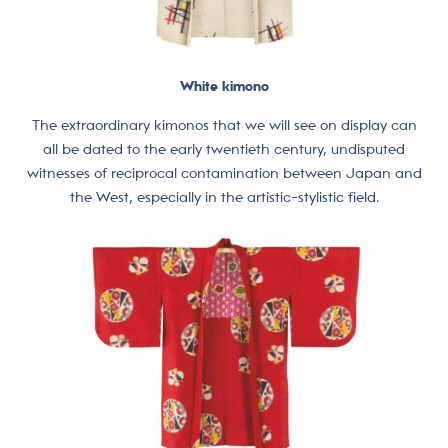
White kimono
The extraordinary kimonos that we will see on display can
all be dated to the early twentieth century, undisputed
witnesses of reciprocal contamination between Japan and
the West, especially in the artistic-stylistic field.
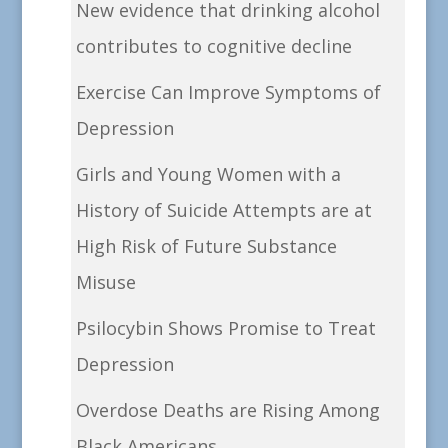
New evidence that drinking alcohol
contributes to cognitive decline
Exercise Can Improve Symptoms of
Depression
Girls and Young Women with a
History of Suicide Attempts are at
High Risk of Future Substance
Misuse
Psilocybin Shows Promise to Treat
Depression
Overdose Deaths are Rising Among
Black Americans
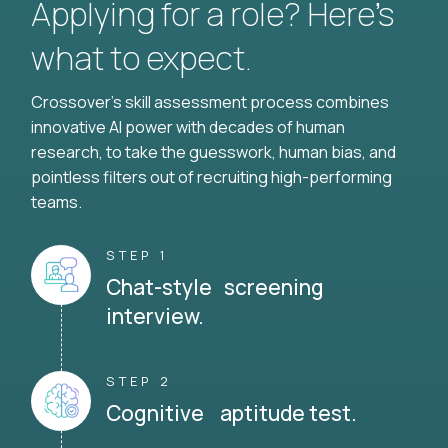
Applying for a role? Here’s
what to expect.
Crossover's skill assessment process combines
innovative AI power with decades of human
research, to take the guesswork, human bias, and
pointless filters out of recruiting high-performing
teams.
STEP 1
Chat-style screening
interview.
STEP 2
Cognitive aptitude test.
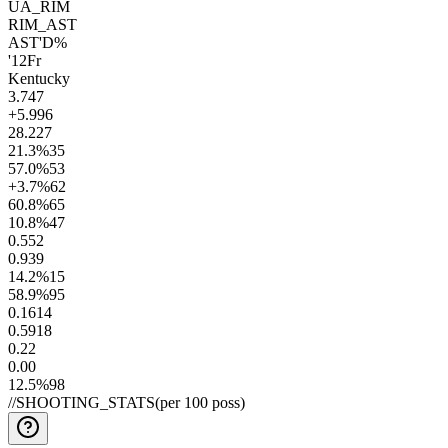
UA_RIM
RIM_AST
AST'D%
'12
Fr
Kentucky
3.7
47
+5.9
96
28.2
27
21.3
%
35
57.0
%
53
+3.7
%
62
60.8
%
65
10.8
%
47
0.5
52
0.9
39
14.2
%
15
58.9
%
95
0.16
14
0.59
18
0.2
2
0.0
0
12.5
%
98
//
SHOOTING_STATS
(per 100 poss)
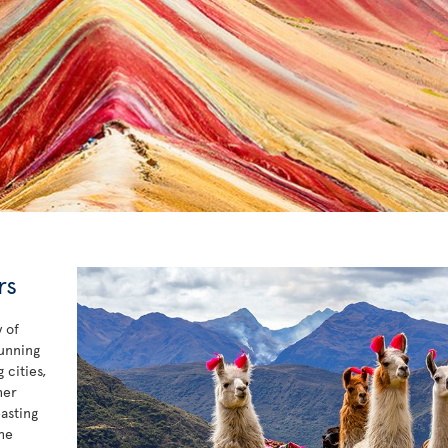
rs
 of
tunning
 cities,
her
asting
he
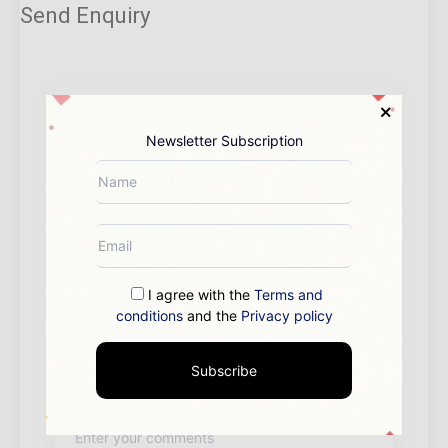
Send Enquiry
Newsletter Subscription
I agree with the
Terms and
conditions
and the
Privacy policy
Subscribe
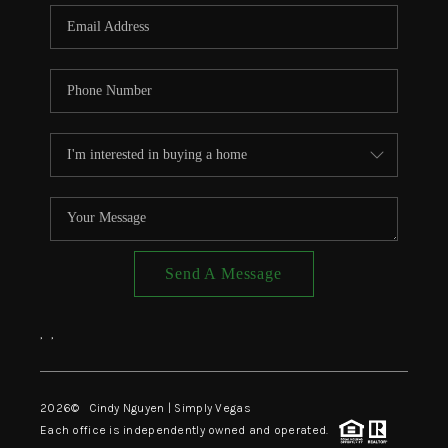
CONNECT
TOP AREAS
Send A Message
,
,
2026
© Cindy Nguyen | Simply Vegas
Each office is independently owned and operated.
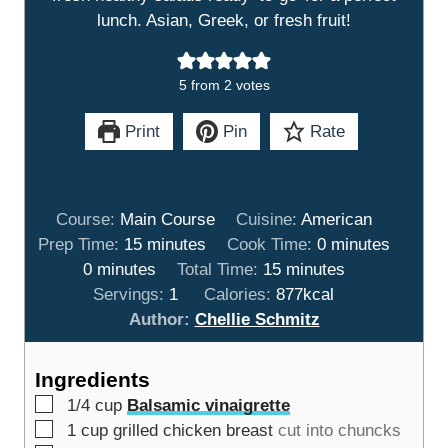
lunch. Asian, Greek, or fresh fruit!
5
from
2
votes
Print
Pin
Rate
Course:
Main Course
Cuisine:
American
m
m
Prep Time:
15
minutes
Cook Time:
0
minutes
m
i
m
i
0
minutes
Total Time:
15
minutes
i
n
i
n
Servings:
1
Calories:
877
kcal
n
u
n
u
Author:
Chellie Schmitz
u
t
u
t
t
e
t
e
Ingredients
e
s
e
s
▢
1/4
cup
Balsamic vinaigrette
s
s
▢
1
cup
grilled chicken breast
cut into chuncks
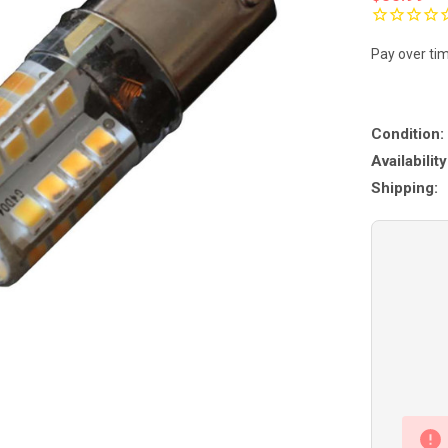
Pay over ti
Condition:
Availability
Shipping:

## ACTIVITY
Look through the entries. Copy out each line with "human" in it.

## RESULT FOR THIS TASK
innovative AI power with decades of human
research, to take the guesswork, human bias, and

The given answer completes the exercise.